Par @DNL_News Actualités
Djibouti, 2025 — En 2024, Djibouti est entré dans l’histoire scientifique en devenant le premier pays d’Afrique de l’Est à autoriser la libération en milieu naturel de moustiques génétiquement modifiés (OGM), dans le cadre d’un programme pilote avec la société britannique Oxitec. L’objectif : éradiquer Anopheles stephensi, un moustique urbain invasif, porteur du paludisme et résistant aux insecticides. Si cette approche biotechnologique est saluée par certains comme une avancée majeure, d’autres y voient une expérimentation à hauts risques, fondée sur des preuves encore fragiles.
Une solution de rupture… mais à double tranchant .
Les moustiques OGM développés par Oxitec sont exclusivement des mâles, génétiquement conçus pour transmettre un gène létal à leurs descendantes femelles.
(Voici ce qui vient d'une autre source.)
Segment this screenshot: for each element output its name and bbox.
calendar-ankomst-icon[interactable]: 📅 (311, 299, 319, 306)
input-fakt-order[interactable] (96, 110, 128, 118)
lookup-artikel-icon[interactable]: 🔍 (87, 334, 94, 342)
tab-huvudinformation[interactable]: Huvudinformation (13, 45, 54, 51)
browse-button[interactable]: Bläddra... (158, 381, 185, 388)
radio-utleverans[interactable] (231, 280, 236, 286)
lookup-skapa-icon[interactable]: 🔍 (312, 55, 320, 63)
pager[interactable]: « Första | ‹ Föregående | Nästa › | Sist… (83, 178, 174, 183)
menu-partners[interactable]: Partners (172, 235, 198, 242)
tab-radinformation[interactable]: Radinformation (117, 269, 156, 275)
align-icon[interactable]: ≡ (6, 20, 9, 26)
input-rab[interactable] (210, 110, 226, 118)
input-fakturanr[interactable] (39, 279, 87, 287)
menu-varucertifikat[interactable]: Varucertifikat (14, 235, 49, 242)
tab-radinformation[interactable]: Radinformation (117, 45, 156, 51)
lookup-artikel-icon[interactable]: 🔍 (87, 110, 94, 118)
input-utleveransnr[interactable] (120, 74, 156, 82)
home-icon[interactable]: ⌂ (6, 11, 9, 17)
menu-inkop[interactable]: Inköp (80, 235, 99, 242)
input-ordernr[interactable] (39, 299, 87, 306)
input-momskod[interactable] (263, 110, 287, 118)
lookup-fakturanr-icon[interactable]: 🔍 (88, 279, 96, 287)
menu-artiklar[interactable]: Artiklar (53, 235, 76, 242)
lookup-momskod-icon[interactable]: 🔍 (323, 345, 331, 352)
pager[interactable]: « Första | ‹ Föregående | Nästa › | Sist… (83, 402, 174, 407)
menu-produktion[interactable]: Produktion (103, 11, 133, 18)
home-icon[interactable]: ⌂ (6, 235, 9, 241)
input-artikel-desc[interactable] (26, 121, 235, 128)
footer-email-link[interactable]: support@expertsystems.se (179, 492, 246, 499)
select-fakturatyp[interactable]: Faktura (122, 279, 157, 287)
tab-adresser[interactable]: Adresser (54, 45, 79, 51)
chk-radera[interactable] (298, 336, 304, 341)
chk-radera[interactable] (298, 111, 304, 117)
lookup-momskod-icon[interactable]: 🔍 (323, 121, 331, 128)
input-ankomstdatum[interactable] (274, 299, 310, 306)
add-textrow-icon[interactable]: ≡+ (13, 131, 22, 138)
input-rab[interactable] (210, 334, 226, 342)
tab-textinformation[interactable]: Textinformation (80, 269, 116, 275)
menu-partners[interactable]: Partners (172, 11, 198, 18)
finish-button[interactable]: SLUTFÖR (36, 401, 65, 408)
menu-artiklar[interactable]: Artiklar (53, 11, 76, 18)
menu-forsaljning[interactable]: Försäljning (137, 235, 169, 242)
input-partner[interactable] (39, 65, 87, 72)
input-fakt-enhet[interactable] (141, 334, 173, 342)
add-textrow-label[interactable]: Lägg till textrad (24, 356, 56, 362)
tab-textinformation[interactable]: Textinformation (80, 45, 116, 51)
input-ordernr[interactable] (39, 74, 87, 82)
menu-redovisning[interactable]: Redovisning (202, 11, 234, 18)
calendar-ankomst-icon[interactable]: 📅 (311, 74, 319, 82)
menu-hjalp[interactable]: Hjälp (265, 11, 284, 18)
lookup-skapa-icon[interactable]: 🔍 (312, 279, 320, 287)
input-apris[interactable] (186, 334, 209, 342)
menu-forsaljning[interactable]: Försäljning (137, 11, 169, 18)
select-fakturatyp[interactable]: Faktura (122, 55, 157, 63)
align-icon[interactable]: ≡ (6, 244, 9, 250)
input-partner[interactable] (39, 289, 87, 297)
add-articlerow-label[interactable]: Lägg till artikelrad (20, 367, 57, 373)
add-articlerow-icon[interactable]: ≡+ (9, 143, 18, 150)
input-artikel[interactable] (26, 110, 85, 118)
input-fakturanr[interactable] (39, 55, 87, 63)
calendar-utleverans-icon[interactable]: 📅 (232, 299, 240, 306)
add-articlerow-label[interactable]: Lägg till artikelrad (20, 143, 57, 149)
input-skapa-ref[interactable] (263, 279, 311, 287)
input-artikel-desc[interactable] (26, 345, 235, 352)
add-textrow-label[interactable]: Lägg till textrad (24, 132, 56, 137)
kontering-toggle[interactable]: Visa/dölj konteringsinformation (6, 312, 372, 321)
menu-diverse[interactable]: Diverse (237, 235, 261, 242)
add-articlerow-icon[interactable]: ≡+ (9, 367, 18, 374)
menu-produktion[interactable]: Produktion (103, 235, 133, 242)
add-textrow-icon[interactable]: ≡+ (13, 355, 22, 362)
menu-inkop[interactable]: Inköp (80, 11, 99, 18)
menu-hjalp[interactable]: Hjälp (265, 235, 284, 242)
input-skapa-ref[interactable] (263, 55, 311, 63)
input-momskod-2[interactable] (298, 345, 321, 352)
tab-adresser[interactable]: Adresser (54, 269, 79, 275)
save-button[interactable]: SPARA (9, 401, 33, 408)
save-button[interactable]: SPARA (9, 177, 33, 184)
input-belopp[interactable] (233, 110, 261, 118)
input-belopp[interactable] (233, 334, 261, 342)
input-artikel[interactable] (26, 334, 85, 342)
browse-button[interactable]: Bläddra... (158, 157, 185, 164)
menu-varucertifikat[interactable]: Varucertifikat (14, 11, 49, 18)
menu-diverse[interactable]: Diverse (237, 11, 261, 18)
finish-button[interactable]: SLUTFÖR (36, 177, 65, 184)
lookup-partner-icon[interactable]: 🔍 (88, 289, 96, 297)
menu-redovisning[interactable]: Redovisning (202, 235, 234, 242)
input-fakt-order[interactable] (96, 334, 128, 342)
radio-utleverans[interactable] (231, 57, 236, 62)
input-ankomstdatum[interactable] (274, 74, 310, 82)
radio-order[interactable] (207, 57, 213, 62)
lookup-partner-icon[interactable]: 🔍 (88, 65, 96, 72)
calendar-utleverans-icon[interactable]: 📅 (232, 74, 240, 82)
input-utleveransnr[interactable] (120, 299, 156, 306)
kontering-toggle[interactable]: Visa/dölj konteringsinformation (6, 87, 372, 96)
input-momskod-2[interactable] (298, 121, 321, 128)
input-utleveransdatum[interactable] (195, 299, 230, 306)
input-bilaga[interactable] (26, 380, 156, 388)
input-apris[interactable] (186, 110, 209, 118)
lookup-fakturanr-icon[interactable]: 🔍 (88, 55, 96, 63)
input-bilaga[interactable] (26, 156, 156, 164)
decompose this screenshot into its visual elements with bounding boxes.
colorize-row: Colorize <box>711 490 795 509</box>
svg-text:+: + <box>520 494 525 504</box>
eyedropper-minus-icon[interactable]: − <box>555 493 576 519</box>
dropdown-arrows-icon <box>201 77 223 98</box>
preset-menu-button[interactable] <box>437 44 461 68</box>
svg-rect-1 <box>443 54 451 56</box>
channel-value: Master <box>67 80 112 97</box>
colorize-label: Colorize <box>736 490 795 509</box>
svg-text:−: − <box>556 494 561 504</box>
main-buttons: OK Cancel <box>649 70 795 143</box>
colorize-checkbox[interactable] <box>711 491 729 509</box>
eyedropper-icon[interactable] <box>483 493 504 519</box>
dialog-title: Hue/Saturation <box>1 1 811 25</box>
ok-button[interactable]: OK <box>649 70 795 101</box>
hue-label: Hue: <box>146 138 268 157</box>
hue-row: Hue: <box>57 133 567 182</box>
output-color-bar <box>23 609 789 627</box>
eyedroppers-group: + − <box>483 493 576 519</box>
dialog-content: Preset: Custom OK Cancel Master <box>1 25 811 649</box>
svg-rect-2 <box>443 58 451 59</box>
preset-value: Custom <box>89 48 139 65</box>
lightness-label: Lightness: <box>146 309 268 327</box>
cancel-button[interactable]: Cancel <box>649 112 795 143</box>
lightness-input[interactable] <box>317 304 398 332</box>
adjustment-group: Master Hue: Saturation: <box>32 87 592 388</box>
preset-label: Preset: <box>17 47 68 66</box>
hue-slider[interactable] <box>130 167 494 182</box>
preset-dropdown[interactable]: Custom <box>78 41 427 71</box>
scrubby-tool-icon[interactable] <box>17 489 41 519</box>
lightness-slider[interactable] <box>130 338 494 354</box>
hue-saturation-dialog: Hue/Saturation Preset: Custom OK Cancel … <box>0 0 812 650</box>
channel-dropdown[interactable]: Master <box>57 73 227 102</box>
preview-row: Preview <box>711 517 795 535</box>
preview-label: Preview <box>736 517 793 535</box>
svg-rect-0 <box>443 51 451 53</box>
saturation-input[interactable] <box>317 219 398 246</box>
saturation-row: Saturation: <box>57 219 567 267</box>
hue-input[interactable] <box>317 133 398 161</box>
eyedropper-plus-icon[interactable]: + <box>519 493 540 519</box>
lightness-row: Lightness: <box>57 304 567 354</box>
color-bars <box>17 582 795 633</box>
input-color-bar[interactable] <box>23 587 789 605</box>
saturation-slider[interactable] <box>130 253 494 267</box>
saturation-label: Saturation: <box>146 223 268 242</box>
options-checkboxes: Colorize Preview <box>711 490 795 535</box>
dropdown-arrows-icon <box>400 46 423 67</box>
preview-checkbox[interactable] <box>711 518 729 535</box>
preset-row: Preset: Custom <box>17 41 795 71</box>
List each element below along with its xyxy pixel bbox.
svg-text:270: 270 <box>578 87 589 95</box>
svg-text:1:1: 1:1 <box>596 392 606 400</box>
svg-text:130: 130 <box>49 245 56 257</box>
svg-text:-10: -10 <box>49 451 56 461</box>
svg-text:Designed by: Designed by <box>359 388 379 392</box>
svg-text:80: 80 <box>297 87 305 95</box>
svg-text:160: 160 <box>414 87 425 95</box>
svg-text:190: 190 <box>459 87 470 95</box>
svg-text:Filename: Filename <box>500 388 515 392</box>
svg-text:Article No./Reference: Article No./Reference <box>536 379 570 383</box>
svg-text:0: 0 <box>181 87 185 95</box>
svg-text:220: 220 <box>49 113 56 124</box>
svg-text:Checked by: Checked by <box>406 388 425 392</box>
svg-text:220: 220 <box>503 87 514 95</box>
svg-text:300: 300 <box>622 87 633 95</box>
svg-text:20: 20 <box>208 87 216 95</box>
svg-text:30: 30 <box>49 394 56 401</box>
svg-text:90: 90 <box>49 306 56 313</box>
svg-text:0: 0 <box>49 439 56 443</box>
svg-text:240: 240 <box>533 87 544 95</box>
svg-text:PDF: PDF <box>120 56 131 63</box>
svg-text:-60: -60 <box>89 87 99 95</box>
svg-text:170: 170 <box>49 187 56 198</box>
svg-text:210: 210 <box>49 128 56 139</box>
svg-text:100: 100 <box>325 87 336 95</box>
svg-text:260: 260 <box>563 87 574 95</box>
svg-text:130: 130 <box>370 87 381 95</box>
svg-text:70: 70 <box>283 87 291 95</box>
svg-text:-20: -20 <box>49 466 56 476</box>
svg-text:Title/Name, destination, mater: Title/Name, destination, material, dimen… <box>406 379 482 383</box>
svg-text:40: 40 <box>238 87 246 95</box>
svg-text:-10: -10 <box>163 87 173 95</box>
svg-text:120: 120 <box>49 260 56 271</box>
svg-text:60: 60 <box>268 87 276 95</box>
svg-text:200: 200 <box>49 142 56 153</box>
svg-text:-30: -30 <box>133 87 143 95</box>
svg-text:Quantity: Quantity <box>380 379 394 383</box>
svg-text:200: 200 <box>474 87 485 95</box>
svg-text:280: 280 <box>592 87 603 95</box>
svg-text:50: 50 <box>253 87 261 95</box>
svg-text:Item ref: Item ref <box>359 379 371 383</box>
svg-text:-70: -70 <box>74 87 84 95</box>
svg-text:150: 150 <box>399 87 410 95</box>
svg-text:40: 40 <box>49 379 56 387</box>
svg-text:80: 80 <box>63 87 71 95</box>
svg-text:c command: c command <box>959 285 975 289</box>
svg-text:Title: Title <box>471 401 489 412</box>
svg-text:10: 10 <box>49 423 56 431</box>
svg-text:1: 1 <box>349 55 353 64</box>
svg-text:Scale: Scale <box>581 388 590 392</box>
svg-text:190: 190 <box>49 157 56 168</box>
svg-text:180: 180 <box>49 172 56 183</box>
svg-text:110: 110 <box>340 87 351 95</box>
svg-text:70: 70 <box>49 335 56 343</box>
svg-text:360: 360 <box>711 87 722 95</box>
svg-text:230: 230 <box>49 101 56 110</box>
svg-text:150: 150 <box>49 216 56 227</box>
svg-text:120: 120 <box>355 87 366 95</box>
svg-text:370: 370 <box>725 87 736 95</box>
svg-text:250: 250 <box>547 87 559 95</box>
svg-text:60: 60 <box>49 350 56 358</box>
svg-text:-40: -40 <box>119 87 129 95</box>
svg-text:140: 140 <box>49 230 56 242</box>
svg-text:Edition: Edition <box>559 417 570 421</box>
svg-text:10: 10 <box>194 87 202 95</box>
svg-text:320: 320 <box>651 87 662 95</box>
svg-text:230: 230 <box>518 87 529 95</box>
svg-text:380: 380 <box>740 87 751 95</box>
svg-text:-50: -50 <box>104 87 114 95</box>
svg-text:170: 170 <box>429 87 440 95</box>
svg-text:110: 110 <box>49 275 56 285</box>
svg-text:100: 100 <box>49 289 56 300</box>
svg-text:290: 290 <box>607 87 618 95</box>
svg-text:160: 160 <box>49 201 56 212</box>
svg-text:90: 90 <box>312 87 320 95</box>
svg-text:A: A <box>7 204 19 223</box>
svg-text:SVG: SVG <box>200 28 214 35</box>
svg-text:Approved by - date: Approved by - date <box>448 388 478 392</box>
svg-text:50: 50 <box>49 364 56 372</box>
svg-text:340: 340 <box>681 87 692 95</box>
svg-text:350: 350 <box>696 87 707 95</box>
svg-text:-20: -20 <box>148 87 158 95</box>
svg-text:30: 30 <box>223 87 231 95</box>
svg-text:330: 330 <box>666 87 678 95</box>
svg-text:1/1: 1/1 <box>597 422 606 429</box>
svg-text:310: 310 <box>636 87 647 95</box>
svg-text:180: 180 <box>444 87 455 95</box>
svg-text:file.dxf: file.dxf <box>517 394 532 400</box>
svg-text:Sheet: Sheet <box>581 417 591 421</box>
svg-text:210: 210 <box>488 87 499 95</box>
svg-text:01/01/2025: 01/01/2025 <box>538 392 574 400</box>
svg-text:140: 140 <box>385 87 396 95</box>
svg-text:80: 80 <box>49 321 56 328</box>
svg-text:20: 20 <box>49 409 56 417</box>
Ne piquant pas eux-mêmes, ces mâles doivent réduire la population des moustiques vecteurs de maladies.
Mais les résultats issus d’expériences menées ailleurs posent question. Au Brésil (2013–2015), une étude a révélé que les moustiques OGM s’étaient croisés avec les moustiques sauvages, créant une descendance hybride inattendue et viable. Ce phénomène pourrait donner naissance à des moustiques plus résistants, contredisant les prévisions de stérilité.
Des effets écologiques imprévisibles .
Oxitec utilise un gène dépendant de la tétracycline, un antibiotique qui empêche les moustiques modifiés de survivre à l’état sauvage. Cependant, des études ont montré que cet antibiotique est présent dans certains environnements urbains et agricoles, rendant le système de contrôle moins fiable. Des moustiques OGM pourraient ainsi survivre et proliférer dans des zones non prévues.
Autre effet observé au Brésil : l’espace laissé par la diminution de Aedes aegypti a permis à Aedes albopictus, également porteur de virus, de se développer davantage. Une telle dynamique pourrait aggraver les risques sanitaires.
Un rejet ou un abandon dans plusieurs pays .
Malgré les promesses de cette technologie, plusieurs pays ont rejeté ou arrêté les projets Oxitec :
• Californie (États-Unis) : face à une opposition publique et politique, Oxitec a retiré sa demande de libération en 2023.
• Îles Caïmans : après des essais initiaux dès 2009, les autorités ont mis fin au projet en 2018, invoquant un manque de transparence et d’efficacité démontrée.
• Malaisie : des essais ont eu lieu, mais les autorités n’ont pas validé de déploiement à grande échelle.
• Australie (Queensland) : en 2025, plus de 7 500 citoyens ont signé une pétition contre le projet de moustiques OGM ; le gouvernement a mis le dossier en attente.
• Europe (en général) : à ce jour, aucune autorisation de déploiement en milieu naturel n’a été délivrée sur le continent, en raison des exigences strictes en matière de biosécurité.
Ces décisions montrent que des pays, y compris technologiquement avancés, préfèrent appliquer le principe de précaution en attendant plus de preuves scientifiques et de garanties sur l’innocuité de la technologie.
Et à Djibouti ?
Si la situation sanitaire nationale justifie l’exploration de solutions innovantes, l’introduction de moustiques OGM doit s’accompagner d’un suivi rigoureux, de recherches locales indépendantes et d’un véritable dialogue citoyen. Or, à ce jour, aucune étude spécifique au contexte djiboutien n’a été rendue publique, et peu d’informations ont été communiquées à la population.
L’introduction de moustiques génétiquement modifiés peut paraître prometteuse dans la lutte contre le paludisme. Mais les expériences internationales montrent que cette technologie n’est ni maîtrisée ni sans risques. Le fait que plusieurs pays l’aient rejetée ou abandonnée doit interpeller. Pour Djibouti, la prudence, la transparence et la recherche scientifique locale doivent primer afin de garantir une stratégie de santé publique durable et sécurisée.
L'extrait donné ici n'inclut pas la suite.